■ PROBLEM DETAILS
In your answer, every line of the records should be written out exactly.

== Segment start ==

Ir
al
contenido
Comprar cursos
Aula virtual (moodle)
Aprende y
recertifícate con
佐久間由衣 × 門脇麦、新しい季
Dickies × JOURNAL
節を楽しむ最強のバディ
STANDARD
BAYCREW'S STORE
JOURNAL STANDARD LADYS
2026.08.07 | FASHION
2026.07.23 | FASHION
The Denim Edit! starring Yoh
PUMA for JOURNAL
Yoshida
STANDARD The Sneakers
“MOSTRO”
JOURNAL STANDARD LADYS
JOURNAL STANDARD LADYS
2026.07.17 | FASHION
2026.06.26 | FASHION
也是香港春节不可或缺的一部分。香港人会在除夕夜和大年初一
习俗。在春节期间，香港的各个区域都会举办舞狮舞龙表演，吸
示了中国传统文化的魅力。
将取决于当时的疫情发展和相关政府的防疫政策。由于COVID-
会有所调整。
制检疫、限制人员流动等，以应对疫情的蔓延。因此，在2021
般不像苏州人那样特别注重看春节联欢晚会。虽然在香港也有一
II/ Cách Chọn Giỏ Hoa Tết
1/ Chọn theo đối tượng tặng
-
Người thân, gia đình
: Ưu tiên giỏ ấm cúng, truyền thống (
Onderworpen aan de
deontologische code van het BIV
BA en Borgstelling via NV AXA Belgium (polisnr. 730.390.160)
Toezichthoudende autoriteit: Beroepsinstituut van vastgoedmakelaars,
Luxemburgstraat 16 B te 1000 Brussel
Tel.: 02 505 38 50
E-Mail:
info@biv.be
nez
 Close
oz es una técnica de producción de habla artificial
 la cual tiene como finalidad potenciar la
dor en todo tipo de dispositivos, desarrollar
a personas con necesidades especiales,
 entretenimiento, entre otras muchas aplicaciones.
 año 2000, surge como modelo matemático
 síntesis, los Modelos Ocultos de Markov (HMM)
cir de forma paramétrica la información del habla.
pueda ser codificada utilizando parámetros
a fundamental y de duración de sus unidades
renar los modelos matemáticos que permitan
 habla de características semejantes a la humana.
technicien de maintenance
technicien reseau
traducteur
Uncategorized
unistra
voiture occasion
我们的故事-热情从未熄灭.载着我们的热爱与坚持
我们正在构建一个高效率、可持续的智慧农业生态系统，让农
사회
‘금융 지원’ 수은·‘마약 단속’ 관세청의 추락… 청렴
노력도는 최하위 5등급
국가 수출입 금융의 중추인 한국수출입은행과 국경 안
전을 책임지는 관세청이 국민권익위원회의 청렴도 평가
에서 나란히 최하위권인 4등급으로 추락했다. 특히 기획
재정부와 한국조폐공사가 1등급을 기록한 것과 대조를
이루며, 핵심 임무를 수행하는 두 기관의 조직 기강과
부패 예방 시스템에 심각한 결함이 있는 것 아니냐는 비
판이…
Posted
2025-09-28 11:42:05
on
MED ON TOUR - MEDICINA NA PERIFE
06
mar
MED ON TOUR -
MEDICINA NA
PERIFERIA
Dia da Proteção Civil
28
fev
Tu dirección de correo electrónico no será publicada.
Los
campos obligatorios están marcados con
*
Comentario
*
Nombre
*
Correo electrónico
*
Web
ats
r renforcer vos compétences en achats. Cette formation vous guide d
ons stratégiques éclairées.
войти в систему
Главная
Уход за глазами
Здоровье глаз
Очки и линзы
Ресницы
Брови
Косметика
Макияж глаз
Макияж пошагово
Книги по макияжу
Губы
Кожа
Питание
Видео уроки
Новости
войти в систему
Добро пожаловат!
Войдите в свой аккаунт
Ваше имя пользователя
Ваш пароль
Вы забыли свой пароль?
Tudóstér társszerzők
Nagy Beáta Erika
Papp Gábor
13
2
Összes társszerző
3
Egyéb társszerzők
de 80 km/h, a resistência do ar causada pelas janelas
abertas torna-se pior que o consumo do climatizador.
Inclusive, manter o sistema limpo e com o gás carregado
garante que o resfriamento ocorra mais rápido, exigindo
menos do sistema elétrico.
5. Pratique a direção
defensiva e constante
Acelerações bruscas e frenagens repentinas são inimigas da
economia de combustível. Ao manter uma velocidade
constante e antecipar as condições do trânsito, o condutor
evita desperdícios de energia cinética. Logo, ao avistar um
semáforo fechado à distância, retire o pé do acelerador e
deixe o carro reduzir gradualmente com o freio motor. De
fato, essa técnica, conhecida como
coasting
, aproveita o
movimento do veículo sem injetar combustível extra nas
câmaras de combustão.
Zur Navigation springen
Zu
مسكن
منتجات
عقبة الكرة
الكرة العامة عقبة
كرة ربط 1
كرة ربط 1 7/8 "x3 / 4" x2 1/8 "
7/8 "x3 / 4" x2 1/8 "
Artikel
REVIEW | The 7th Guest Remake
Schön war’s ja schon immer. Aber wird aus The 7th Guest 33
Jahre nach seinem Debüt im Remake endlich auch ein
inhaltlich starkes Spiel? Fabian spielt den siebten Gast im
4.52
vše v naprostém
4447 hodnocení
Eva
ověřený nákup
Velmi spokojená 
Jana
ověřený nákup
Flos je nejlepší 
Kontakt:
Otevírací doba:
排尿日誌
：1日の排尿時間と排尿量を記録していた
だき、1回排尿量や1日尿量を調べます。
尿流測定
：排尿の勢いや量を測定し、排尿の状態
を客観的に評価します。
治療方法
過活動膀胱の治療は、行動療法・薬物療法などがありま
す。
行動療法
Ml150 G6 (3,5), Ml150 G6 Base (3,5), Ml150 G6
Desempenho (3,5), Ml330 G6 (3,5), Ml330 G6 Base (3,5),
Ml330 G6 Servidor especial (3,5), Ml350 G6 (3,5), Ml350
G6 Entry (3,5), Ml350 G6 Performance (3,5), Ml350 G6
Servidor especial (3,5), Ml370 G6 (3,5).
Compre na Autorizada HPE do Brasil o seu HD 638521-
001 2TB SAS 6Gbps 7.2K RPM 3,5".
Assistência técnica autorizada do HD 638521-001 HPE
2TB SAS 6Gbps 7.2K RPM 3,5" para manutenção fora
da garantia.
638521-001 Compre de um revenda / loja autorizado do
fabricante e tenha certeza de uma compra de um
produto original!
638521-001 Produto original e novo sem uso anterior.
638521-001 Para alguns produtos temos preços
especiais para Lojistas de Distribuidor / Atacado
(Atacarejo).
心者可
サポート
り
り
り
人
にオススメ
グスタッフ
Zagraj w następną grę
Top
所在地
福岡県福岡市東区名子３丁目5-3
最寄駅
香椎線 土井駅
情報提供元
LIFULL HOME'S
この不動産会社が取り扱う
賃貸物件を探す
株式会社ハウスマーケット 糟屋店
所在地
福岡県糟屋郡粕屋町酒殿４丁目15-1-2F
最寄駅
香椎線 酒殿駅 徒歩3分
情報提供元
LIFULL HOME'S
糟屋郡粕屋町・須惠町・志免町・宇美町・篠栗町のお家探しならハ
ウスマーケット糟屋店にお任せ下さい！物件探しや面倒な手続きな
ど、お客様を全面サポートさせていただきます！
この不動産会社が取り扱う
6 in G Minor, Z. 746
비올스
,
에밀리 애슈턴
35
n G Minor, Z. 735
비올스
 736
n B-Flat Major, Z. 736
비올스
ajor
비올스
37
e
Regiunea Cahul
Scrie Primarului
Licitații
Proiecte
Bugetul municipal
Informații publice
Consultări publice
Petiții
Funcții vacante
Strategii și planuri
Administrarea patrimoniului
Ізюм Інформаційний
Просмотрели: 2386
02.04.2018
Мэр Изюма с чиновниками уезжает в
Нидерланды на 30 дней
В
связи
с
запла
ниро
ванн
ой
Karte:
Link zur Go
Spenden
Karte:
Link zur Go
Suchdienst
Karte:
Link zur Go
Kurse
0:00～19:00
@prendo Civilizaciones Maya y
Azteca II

== Segment end ==

■ ANSWER SECTION
Ir
al
contenido
Comprar cursos
Aula virtual (moodle)
Aprende y
recertifícate con
佐久間由衣 × 門脇麦、新しい季
Dickies × JOURNAL
節を楽しむ最強のバディ
STANDARD
BAYCREW'S STORE
JOURNAL STANDARD LADYS
2026.08.07 | FASHION
2026.07.23 | FASHION
The Denim Edit! starring Yoh
PUMA for JOURNAL
Yoshida
STANDARD The Sneakers
“MOSTRO”
JOURNAL STANDARD LADYS
JOURNAL STANDARD LADYS
2026.07.17 | FASHION
2026.06.26 | FASHION
也是香港春节不可或缺的一部分。香港人会在除夕夜和大年初一
习俗。在春节期间，香港的各个区域都会举办舞狮舞龙表演，吸
示了中国传统文化的魅力。
将取决于当时的疫情发展和相关政府的防疫政策。由于COVID-
会有所调整。
制检疫、限制人员流动等，以应对疫情的蔓延。因此，在2021
般不像苏州人那样特别注重看春节联欢晚会。虽然在香港也有一
II/ Cách Chọn Giỏ Hoa Tết
1/ Chọn theo đối tượng tặng
-
Người thân, gia đình
: Ưu tiên giỏ ấm cúng, truyền thống (
Onderworpen aan de
deontologische code van het BIV
BA en Borgstelling via NV AXA Belgium (polisnr. 730.390.160)
Toezichthoudende autoriteit: Beroepsinstituut van vastgoedmakelaars,
Luxemburgstraat 16 B te 1000 Brussel
Tel.: 02 505 38 50
E-Mail:
info@biv.be
nez
 Close
oz es una técnica de producción de habla artificial
 la cual tiene como finalidad potenciar la
dor en todo tipo de dispositivos, desarrollar
a personas con necesidades especiales,
 entretenimiento, entre otras muchas aplicaciones.
 año 2000, surge como modelo matemático
 síntesis, los Modelos Ocultos de Markov (HMM)
cir de forma paramétrica la información del habla.
pueda ser codificada utilizando parámetros
a fundamental y de duración de sus unidades
renar los modelos matemáticos que permitan
 habla de características semejantes a la humana.
technicien de maintenance
technicien reseau
traducteur
Uncategorized
unistra
voiture occasion
我们的故事-热情从未熄灭.载着我们的热爱与坚持
我们正在构建一个高效率、可持续的智慧农业生态系统，让农
사회
‘금융 지원’ 수은·‘마약 단속’ 관세청의 추락… 청렴
노력도는 최하위 5등급
국가 수출입 금융의 중추인 한국수출입은행과 국경 안
전을 책임지는 관세청이 국민권익위원회의 청렴도 평가
에서 나란히 최하위권인 4등급으로 추락했다. 특히 기획
재정부와 한국조폐공사가 1등급을 기록한 것과 대조를
이루며, 핵심 임무를 수행하는 두 기관의 조직 기강과
부패 예방 시스템에 심각한 결함이 있는 것 아니냐는 비
판이…
Posted
2025-09-28 11:42:05
on
MED ON TOUR - MEDICINA NA PERIFE
06
mar
MED ON TOUR -
MEDICINA NA
PERIFERIA
Dia da Proteção Civil
28
fev
Tu dirección de correo electrónico no será publicada.
Los
campos obligatorios están marcados con
*
Comentario
*
Nombre
*
Correo electrónico
*
Web
ats
r renforcer vos compétences en achats. Cette formation vous guide d
ons stratégiques éclairées.
войти в систему
Главная
Уход за глазами
Здоровье глаз
Очки и линзы
Ресницы
Брови
Косметика
Макияж глаз
Макияж пошагово
Книги по макияжу
Губы
Кожа
Питание
Видео уроки
Новости
войти в систему
Добро пожаловат!
Войдите в свой аккаунт
Ваше имя пользователя
Ваш пароль
Вы забыли свой пароль?
Tudóstér társszerzők
Nagy Beáta Erika
Papp Gábor
13
2
Összes társszerző
3
Egyéb társszerzők
de 80 km/h, a resistência do ar causada pelas janelas
abertas torna-se pior que o consumo do climatizador.
Inclusive, manter o sistema limpo e com o gás carregado
garante que o resfriamento ocorra mais rápido, exigindo
menos do sistema elétrico.
5. Pratique a direção
defensiva e constante
Acelerações bruscas e frenagens repentinas são inimigas da
economia de combustível. Ao manter uma velocidade
constante e antecipar as condições do trânsito, o condutor
evita desperdícios de energia cinética. Logo, ao avistar um
semáforo fechado à distância, retire o pé do acelerador e
deixe o carro reduzir gradualmente com o freio motor. De
fato, essa técnica, conhecida como
coasting
, aproveita o
movimento do veículo sem injetar combustível extra nas
câmaras de combustão.
Zur Navigation springen
Zu
مسكن
منتجات
عقبة الكرة
الكرة العامة عقبة
كرة ربط 1
كرة ربط 1 7/8 "x3 / 4" x2 1/8 "
7/8 "x3 / 4" x2 1/8 "
Artikel
REVIEW | The 7th Guest Remake
Schön war’s ja schon immer. Aber wird aus The 7th Guest 33
Jahre nach seinem Debüt im Remake endlich auch ein
inhaltlich starkes Spiel? Fabian spielt den siebten Gast im
4.52
vše v naprostém
4447 hodnocení
Eva
ověřený nákup
Velmi spokojená 
Jana
ověřený nákup
Flos je nejlepší 
Kontakt:
Otevírací doba:
排尿日誌
：1日の排尿時間と排尿量を記録していた
だき、1回排尿量や1日尿量を調べます。
尿流測定
：排尿の勢いや量を測定し、排尿の状態
を客観的に評価します。
治療方法
過活動膀胱の治療は、行動療法・薬物療法などがありま
す。
行動療法
Ml150 G6 (3,5), Ml150 G6 Base (3,5), Ml150 G6
Desempenho (3,5), Ml330 G6 (3,5), Ml330 G6 Base (3,5),
Ml330 G6 Servidor especial (3,5), Ml350 G6 (3,5), Ml350
G6 Entry (3,5), Ml350 G6 Performance (3,5), Ml350 G6
Servidor especial (3,5), Ml370 G6 (3,5).
Compre na Autorizada HPE do Brasil o seu HD 638521-
001 2TB SAS 6Gbps 7.2K RPM 3,5".
Assistência técnica autorizada do HD 638521-001 HPE
2TB SAS 6Gbps 7.2K RPM 3,5" para manutenção fora
da garantia.
638521-001 Compre de um revenda / loja autorizado do
fabricante e tenha certeza de uma compra de um
produto original!
638521-001 Produto original e novo sem uso anterior.
638521-001 Para alguns produtos temos preços
especiais para Lojistas de Distribuidor / Atacado
(Atacarejo).
心者可
サポート
り
り
り
人
にオススメ
グスタッフ
Zagraj w następną grę
Top
所在地
福岡県福岡市東区名子３丁目5-3
最寄駅
香椎線 土井駅
情報提供元
LIFULL HOME'S
この不動産会社が取り扱う
賃貸物件を探す
株式会社ハウスマーケット 糟屋店
所在地
福岡県糟屋郡粕屋町酒殿４丁目15-1-2F
最寄駅
香椎線 酒殿駅 徒歩3分
情報提供元
LIFULL HOME'S
糟屋郡粕屋町・須惠町・志免町・宇美町・篠栗町のお家探しならハ
ウスマーケット糟屋店にお任せ下さい！物件探しや面倒な手続きな
ど、お客様を全面サポートさせていただきます！
この不動産会社が取り扱う
6 in G Minor, Z. 746
비올스
,
에밀리 애슈턴
35
n G Minor, Z. 735
비올스
 736
n B-Flat Major, Z. 736
비올스
ajor
비올스
37
e
Regiunea Cahul
Scrie Primarului
Licitații
Proiecte
Bugetul municipal
Informații publice
Consultări publice
Petiții
Funcții vacante
Strategii și planuri
Administrarea patrimoniului
Ізюм Інформаційний
Просмотрели: 2386
02.04.2018
Мэр Изюма с чиновниками уезжает в
Нидерланды на 30 дней
В
связи
с
запла
ниро
ванн
ой
Karte:
Link zur Go
Spenden
Karte:
Link zur Go
Suchdienst
Karte:
Link zur Go
Kurse
0:00～19:00
@prendo Civilizaciones Maya y
Azteca II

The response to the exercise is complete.